Some books are famous for their first lines. George Eliot’s Middlemarch is famous for its last. She is talking about her heroine, Dorothea, who possessed such idealistic high hopes and aspirations to be of benefit to mankind; and in the end lived a modest, though not unfruitful, life. George Eliot gives her this immortal testimony:
But the effect of her being on those around her was incalculably diffusive: for the growing good of the world is partly dependent on unhistoric acts; and that things are not so ill with you and me as they might have been, is half owing to the number who lived faithfully a hidden life, and rest in unvisited tombs.
Today is St Stephen’s Day, though for most of us it goes unnoticed, being cast firmly into the background by Christmas. It is even known by another name, Boxing Day.
Stephen is regarded as the first Christian martyr, and we read his story in Acts. In his life and in his death, he served those other than himself. He was chosen to be an administrator so that the apostles could get on with the spiritual work. But in the power of the Spirit he preached and performed miracles so powerfully that the nearby synagogue set out to stop him. They hired witnesses to lie about him before the Sanhedrin.
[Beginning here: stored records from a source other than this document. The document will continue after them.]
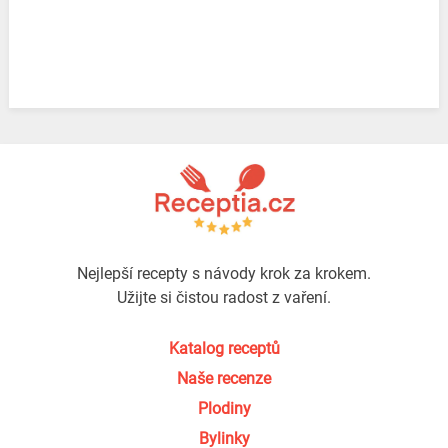
Nejlepší recepty s návody krok za krokem.
Užijte si čistou radost z vaření.
Katalog receptů
Naše recenze
Plodiny
Bylinky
At the end of a very pointed sermon, Stephen claimed to see heaven open and the Son of Man standing by the throne of God. His words were met with outrage, and he was dragged away and stoned to death.
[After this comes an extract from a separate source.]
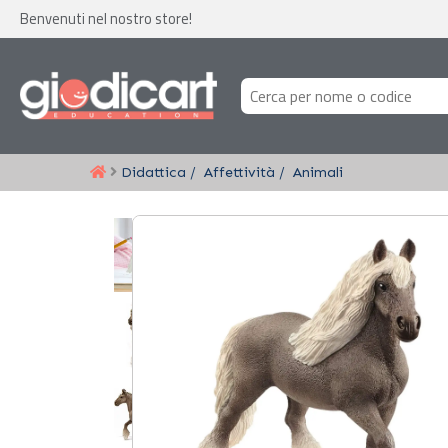
Benvenuti nel nostro store!
Didattica
Affettività
Animali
Somewhere in that mix was a young man called Saul (later known by his Greek name, Paul). Perhaps he attended the synagogue, or was part of the plot, or he was one of the Sanhedrin. We are given one hint he was implicated in the death of Stephen: when Stephen was stoned, Luke tells us the false witnesses placed their cloaks at his feet. If that makes us uncomfortable, here is Paul’s own confession:
On the authority of the chief priests I put many of the saints in prison, and when they were put to death, I cast my vote against them. Many a time I went from one synagogue to another to have them punished, and I tried to force them to blaspheme. Acts 26.10,11
Certainly, if he wasn’t involved in the death of Stephen, he made up for it with the persecution that followed. Paul was a key player in the terror squad.
Stephen’s death is usually mentioned by way of an introduction to the life of Paul. It is Paul we focus on, standing there giving approval to Stephen’s death. It’s common enough that we are drawn to focus on the significant people and overlook the hidden ones. But Jesus gave Stephen and all the unnamed martyrs of that persecution the highest significance possible. On the road to Damascus, he says to Paul, ‘Why do you persecute me?’ Jesus identifies with the hidden people.
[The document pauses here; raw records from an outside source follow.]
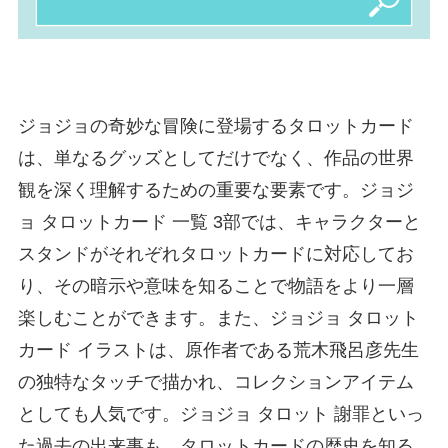
ジョジョの奇妙な冒険に登場するタロットカード
は、単なるグッズとしてだけでなく、作品の世界
観を深く理解するための重要な要素です。ジョジ
ョ タロットカード 一覧 3部では、キャラクターと
スタンドがそれぞれタロットカードに対応してお
り、その暗示や意味を知ることで物語をより一層
楽しむことができます。また、ジョジョ タロット
カード イラストは、原作者である荒木飛呂彦先生
の独特なタッチで描かれ、コレクションアイテム
としても人気です。ジョジョ タロット 謝罪といっ
た過去の出来事も、タロットカードの歴史を知る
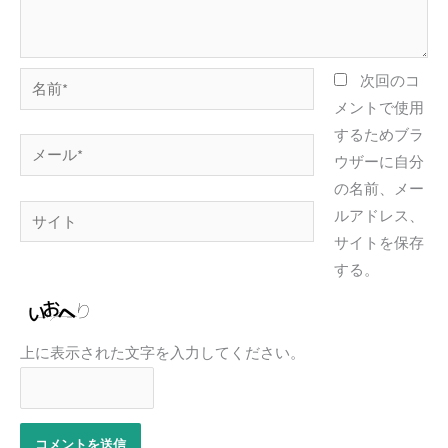
名
次回のコ
前
メントで使用
*
するためブラ
メ
ウザーに自分
ー
の名前、メー
ル
サ
ルアドレス、
*
イ
サイトを保存
ト
する。
上に表示された文字を入力してください。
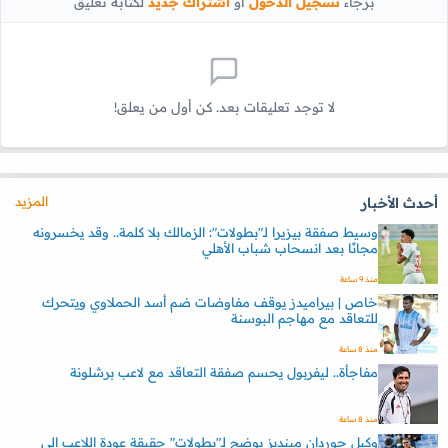
برجاء
تسجيل الدخول
أو
اشتراك جديد
لكتابة تعليق
لا توجد تعليقات بعد. كن أول من يعلق!
المزيد
أحدث الأخبار
وسيط صفقة بيزيرا لـ"بطولات": الزمالك بلا كلمة.. وقد يخسرونه
مجانًا بعد انسحاب شباب الأهلي
منذ 9 ساعة
خاص | بيراميدز يوقف مفاوضات ضم أسد الحملاوي ويتحرك
للتعاقد مع مهاجم البوسنة
منذ 8 ساعة
مفاجأة.. ليفربول يحسم صفقة التعاقد مع لاعب برشلونة
منذ 8 ساعة
وكيل جوردان مينديز يوضح لـ"بطولات" حقيقة عودة اللاعب إلى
Stephen’s last sermon, his vision and his death must have had a lifelong impact on Paul. And so did his last prayer, asking God’s forgiveness on his murderers. It is often the hidden lives that inspire great ones. And hidden acts of kindness, mercy and forgiveness bear precious fruit in God’s kingdom.
So, St Stephen’s Day reminds us of the hidden saints, the hidden martyrs, the hidden people whose lives bring us all blessing and grace. St Stephen’s Day itself is hidden, and yet because of it we see heaven open, filled with the glory of God.
I wonder if you can think of any hidden saints who have enriched your life. I’d like to name the writer Elizabeth Goudge, fading from memory but, despite hardship and struggles with depression, always herself and always full of faith.